Running a few minutes early, the train station clock in Limoges, France, makes passengers keep moving along swiftly to catch their trains. The clock tower in Saudi Arabia reminds people when to pray.
“The Muscat Clock Tower in MBD, Ruwi is the oldest monument in modern Oman and showcases the Sultanate’s commitment to modernization,” said N Jafar, an Indian expat living in Oman for the last 30 year.
Years ago, most people did not have watches, and prior to the 18th century even home clocks were rare. The first clocks didn’t have faces, but were solely striking clocks, which sounded bells to call the surrounding community to work or to prayer. These clocks were therefore placed in towers so the bells would be audible even from far distances.
In addition, clock towers were often placed near the centres of towns and were often the tallest structures there. As clock towers became more common, the designers realized that a dial on the outside of the tower would allow the town people to read the time whenever they wanted.
Residents said clock towers in Oman are today mostly admired for their aesthetics. They did once serve important purposes.
“I was a regular at the Ruwi Clock Tower some years ago when my kids were small, as the lawns provided them place to run about and play,” Koshi, an Indian expat said.
The iconic tower known as Burj al Nahdah in Salalah was built around 1986 and is now considered the best landmark that significantly represents the city.
“Salalah doesn’t have any skyscraper. In absence of skyscrapers, this tower’s significance has grown more. Due to good lighting, the tower looks stunning during night,” says Manpreet Singh, Chairman Indian Social Club, Salalah.

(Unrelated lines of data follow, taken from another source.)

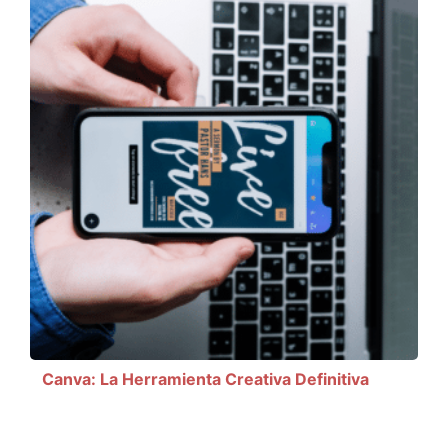
Canva: La Herramienta Creativa Definitiva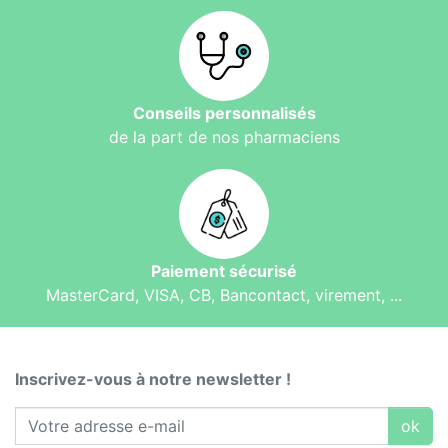
Conseils personnalisés
de la part de nos pharmaciens
Paiement sécurisé
MasterCard, VISA, CB, Bancontact, virement, ...
Inscrivez-vous à notre newsletter !
ok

For those entering the junction towards Muscat from Nizwa, Sur or Salalah, travelers will not miss the clock tower of Burj al Sahwa which is a stunning site on that particular location.
“One of the most recognizable icons of Muscat is this clock-tower near City Centre as you are arriving in Muscat,” residents said.

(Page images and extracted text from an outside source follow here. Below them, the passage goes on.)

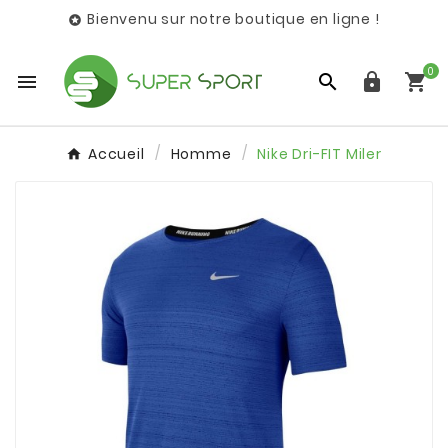
Bienvenu sur notre boutique en ligne !

0




Accueil
Homme
Nike Dri-FIT Miler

The 8 beautiful mosaic-tile scenes on the 4 sides of this tower — 4 on the outer wall and 4 on the inner — are masterpieces that calls for admiration. They reflect important scenes from Oman’s dynamic and colourful history. The 50m tall archway shaped tower has four clocks adorned with magnificent motifs and mosaics.
Political significance, dazzling architecture, and rich history ensure the towers to be some of the must-see sights in Oman, and it’s easy to see why they sit atop the lists of the most photographed sights.